Hal ini diungkapkan Rofi’ di Jakarta, Rabu, 10 April 2013, menanggapi rencana pemerintah mengurangi subsidi BBM, dengan salah satu opsi utama menaikkan harga. Termasuk yang diungkapkan presiden saat membuka Munas ke-9 Asosiasi Pengusaha Indonesia di Jakarta, Senin, 8 April 2013.

Menurut Rofi’, dalam membahas pengurangan subsidi BBM, pemerintah terlalu mengedepankan opsi menaikkan harga. Padahal masalah utama tingginya subsidi BBM, ada pada struktur produksi yang mengalami penurunan terus menerus setiap tahun.

“Pemerintah harus menjelaskan dan memaparkan berbagai alternatif opsi tersebut kepada masyarakat, sehingga diharapkan adanya pertimbangan yang matang dan dapat diberikan masukan yang efektif,” tutur anggota DPR dari Fraksi Partai Keadilan Sejahtera (FPKS) ini.

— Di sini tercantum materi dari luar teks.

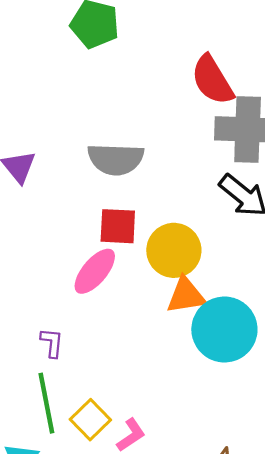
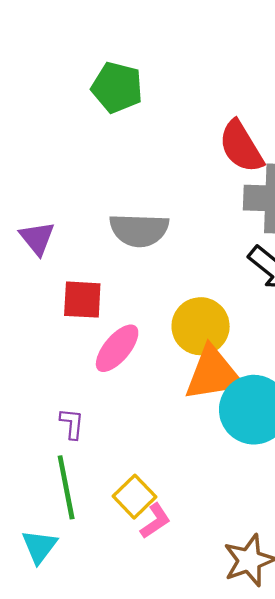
red square: (118, 226) -> (82, 300), moved
orange triangle: (186, 295) -> (213, 374), size x1.4
yellow square: (90, 420) -> (134, 497), moved

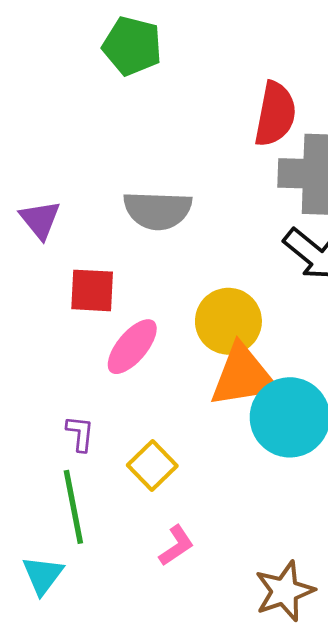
red semicircle: (241, 147) -> (275, 114), turned -138
yellow square: (134, 497) -> (152, 465), moved

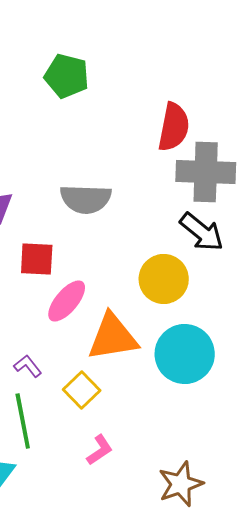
yellow circle: (228, 321) -> (164, 279), moved
orange triangle: (243, 376) -> (113, 337), moved
purple L-shape: (80, 433) -> (28, 366), turned -44

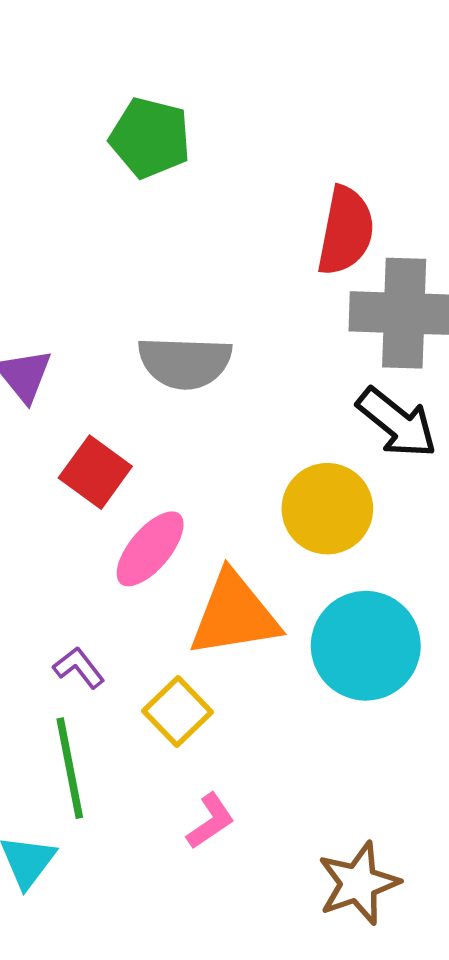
red square: (37, 259) -> (95, 472), turned 33

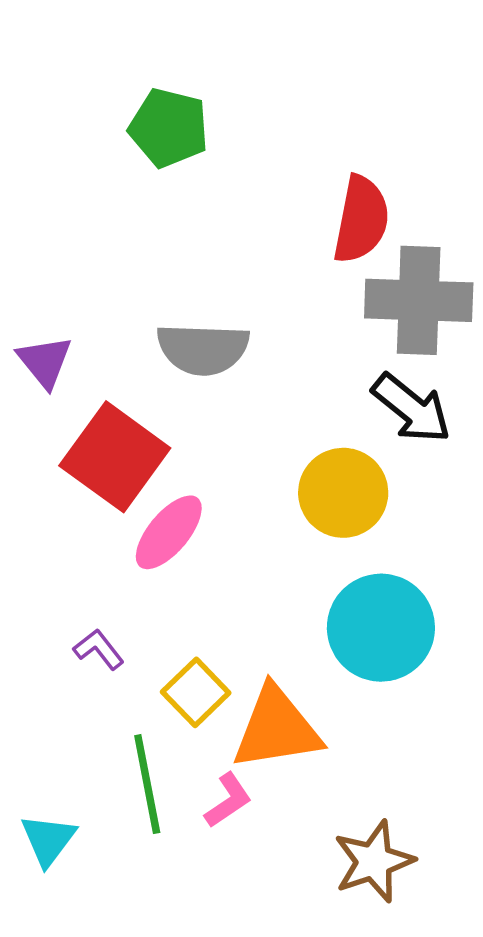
red square: (95, 472) -> (115, 457), size x1.5
orange triangle: (234, 615) -> (277, 728), moved
green line: (70, 768) -> (147, 784), moved

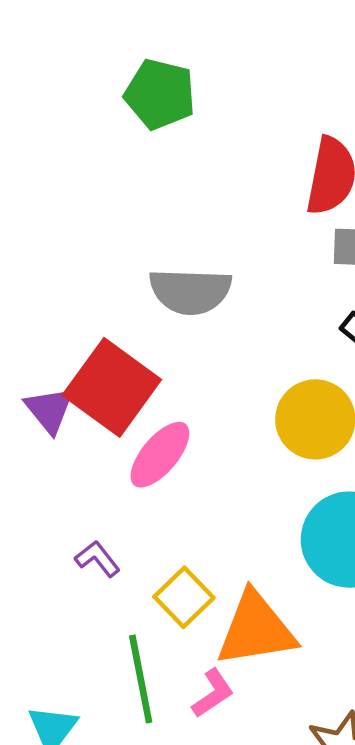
purple triangle: (45, 362) -> (49, 410), moved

Legislator dari Daerah pemilihan (Dapil) Jawa Timur (Jatim) VII ini menambahkan, jika pemerintah tetap bersikeras menaikan harga BBM bersubsidi, maka kompensasi tidak boleh berupa Bantuan Langsung Tunai (BLT) seperti kebijakan pasca kenaikan BBM di masa lalu.

Karena BLT sesungguhnya tidak menyentuh persoalan pokok masyarakat, baik di sektor konsumsi maupun sektor produksi. Maka dari itu, lanjutnya, seharusnya kompensasi BBM bersubsidi diarahkan untuk pengembangan energi baru dan terbarukan (EBT), pembangunan infrastruktur energi, dan sektor riil di masyarakat.

“Pemerintah harus segera merumuskan kebijakan migas yang lebih strategis dan komprehensif, jangan sampai kita terus terjebak pada persoalan subsidi BBM terus menerus setiap tahun,” tandasnya.

Ia menilai, beberapa pekan terakhir ini, justru yang terlihat ialah inkonsistensi kebijakan pemerintah, yang plin plan terhadap harga BBM bersubsidi. Satu waktu mengatakan naik, namun beberapa waktu kemudian tidak akan naik. “Ini menunjukan bahwa kebijakan harga BBM bersubsidi tidak dirumuskan dengan matang” tegas Rofi.

Dalam APBN tahun anggaran 2013, alokasi anggaran subsidi mencapai Rp316,1 triliun. Alokasi anggaran belanja subsidi dalam APBN tahun anggaran 2013 tersebut akan disalurkan untuk subsidi energi sebesar Rp274,7 triliun, yaitu subsidi BBM sebesar Rp193,8 triliun, dan subsidi listrik sebesar Rp80,9 triliun.

Jika kenaikan BBM terjadi di tahun 2013, kata Rofi’, maka akan mendorong peningkatan inflasi dan menambah beban masyarakat, mengingat belum lama ini kenaikan tarif dasar listrik telah dilakukan oleh pemerintah di awal tahun.